The tunnel, the Indian version of Eurostar’s London-Paris corridor is 13 metre below the riverbed and 33 metre below ground level.

The 520-metre tunnel is part of the East-West Metro Corridor of Kolkata — from the IT hub of Salt Lake Sector V in the east to Howrah Maidan in the west across the river.

The tunnel’s construction is complete and is likely to be commissioned in December 2023 after the completion of a 2.5-km stretch between Esplanade and Sealdah on the corridor.

“The tunnel is essential for the East-West Corridor and it was key. The under-the-river-alignment was the only alignment possible with residential areas and other technical issues involved,” said Kolkata Metro Rail Corporation General Manager (Civil) Sailesh Kumar.

“This metro route between Howrah and Sealdah cuts down the commute time to 40 minutes as against 1. 5 hours by road. It will also ease congestion at both ends,” he said. It will take 45 seconds to cross the tunnel, he said.

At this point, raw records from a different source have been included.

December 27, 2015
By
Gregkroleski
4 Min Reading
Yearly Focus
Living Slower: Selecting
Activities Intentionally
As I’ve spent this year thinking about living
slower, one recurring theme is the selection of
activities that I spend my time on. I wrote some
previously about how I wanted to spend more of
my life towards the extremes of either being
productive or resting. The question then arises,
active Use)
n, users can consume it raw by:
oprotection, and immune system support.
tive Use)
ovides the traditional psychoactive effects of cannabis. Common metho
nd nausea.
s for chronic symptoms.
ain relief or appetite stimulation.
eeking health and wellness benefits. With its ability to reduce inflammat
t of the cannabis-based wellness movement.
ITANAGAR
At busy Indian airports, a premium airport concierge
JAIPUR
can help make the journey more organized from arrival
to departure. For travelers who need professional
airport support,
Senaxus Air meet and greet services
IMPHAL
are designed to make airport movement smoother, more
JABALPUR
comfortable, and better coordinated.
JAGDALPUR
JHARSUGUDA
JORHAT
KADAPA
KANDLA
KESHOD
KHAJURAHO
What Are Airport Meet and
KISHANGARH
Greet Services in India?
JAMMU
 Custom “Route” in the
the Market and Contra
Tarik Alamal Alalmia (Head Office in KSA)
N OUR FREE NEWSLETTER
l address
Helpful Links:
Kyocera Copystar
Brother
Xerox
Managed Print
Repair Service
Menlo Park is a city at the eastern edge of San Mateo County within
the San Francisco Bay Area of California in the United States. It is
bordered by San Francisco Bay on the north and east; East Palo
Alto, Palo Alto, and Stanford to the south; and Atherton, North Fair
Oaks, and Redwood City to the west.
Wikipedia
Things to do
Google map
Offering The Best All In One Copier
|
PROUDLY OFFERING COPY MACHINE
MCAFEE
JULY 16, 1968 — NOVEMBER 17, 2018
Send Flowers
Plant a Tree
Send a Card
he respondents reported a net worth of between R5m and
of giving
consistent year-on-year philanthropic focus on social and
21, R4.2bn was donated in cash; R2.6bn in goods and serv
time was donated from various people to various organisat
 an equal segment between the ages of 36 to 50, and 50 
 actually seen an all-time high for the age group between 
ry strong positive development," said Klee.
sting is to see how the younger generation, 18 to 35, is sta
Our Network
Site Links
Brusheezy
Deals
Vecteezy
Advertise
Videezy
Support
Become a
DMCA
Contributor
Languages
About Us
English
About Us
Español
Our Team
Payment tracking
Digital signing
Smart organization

The East West Corridor of the metro rail has been marred by delays and resultant cost escalations. It was approved in 2009 at a cost of Rs 4,875 crore and a completion date of August 2015.

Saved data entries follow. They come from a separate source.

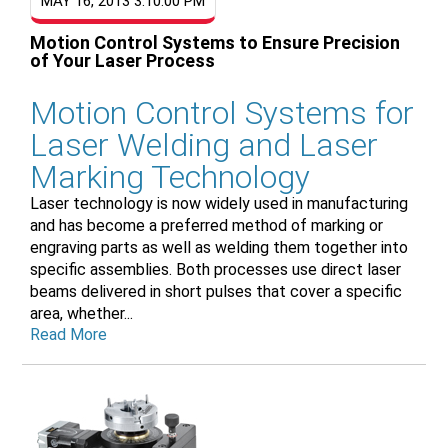
MAY 16, 2013 3:10:00 PM
Motion Control Systems to Ensure Precision
of Your Laser Process
Motion Control Systems for
Laser Welding and Laser
Marking Technology
Laser technology is now widely used in manufacturing
and has become a preferred method of marking or
engraving parts as well as welding them together into
specific assemblies. Both processes use direct laser
beams delivered in short pulses that cover a specific
area, whether...
Read More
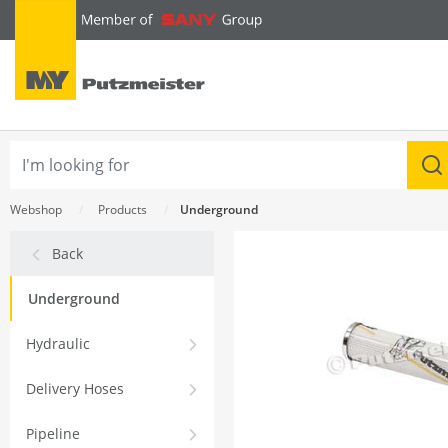
text.skipToContent
text.skipToNavigation
Webshop
Products
Underground
Back
Underground
Hydraulic
Delivery Hoses
Pipeline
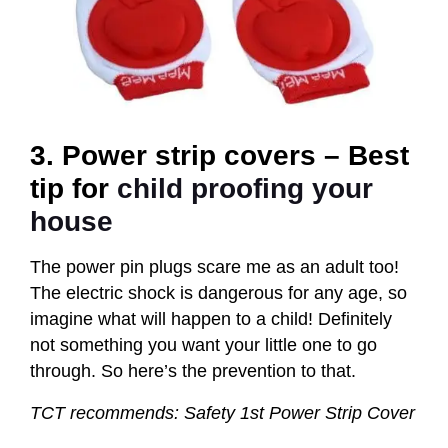
3. Power strip covers – Best
tip for
child proofing your
house
The power pin plugs scare me as an adult too!
The electric shock is dangerous for any age, so
imagine what will happen to a child! Definitely
not something you want your little one to go
through. So here’s the prevention to that.
TCT recommends: Safety 1st Power Strip Cover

According to officials, the cost has now increased to Rs 8,475 crore out of which Rs 8,383 crore has already been spent.

The tunnel will have an internal diameter of 5.55 metre and an external diameter of 6.1 metre. The spacing between the up and down tunnels will be 16.1 metre centre-to-centre.

The inner walls of the tunnel are being made with high-quality M50 grade, reinforced concrete segments with a thickness of 275mm each. Six of these segments will complete a circular lining of the tunnel’s diameter.

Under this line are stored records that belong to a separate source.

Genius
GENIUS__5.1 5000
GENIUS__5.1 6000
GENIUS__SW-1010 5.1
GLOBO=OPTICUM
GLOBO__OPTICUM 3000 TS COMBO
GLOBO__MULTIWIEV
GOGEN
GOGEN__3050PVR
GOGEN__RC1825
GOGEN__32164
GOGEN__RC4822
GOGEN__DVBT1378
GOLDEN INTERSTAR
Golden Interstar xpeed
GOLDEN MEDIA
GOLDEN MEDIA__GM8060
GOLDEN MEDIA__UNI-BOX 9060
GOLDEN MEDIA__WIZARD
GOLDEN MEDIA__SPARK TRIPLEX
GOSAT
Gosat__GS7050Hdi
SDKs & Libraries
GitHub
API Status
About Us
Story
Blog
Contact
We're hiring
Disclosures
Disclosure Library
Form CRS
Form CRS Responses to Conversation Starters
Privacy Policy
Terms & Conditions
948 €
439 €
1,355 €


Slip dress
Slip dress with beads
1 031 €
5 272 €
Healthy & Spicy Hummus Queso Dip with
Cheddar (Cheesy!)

The segments are being pre-cast in specialised moulds imported from Korea. Several protective measures have been taken to prevent water inflow and leakages in the tunnel.

Concrete mixes composed of fly ash and micro silica have been used for the segments to minimise water permeability.

The segments are being sealed using a complex grouting process that will fill the space between the segments and the shield of the tunnel boring machine (TBM).

A two-component grout mix, including a slurry made of water, cement and bentonite and sodium silicate, is being used to fill the gaps.

The liner segments are fitted with German-made neoprene and hydrophilic auxiliary gaskets, which expand when in contact with water to prevent inflow through segmental joints.

Two German-made tunnel boring machines (TBMs), named Prerna and Rachna, were deployed for the process.

Emergency evacuation shafts up to 760 metre in length are being provided inside the tunnel in accordance with the National Fire Protection Association (NFPA) guidelines.

The evacuation shafts are being provided in Howrah Station in the west and Strand Road in the east for passenger safety.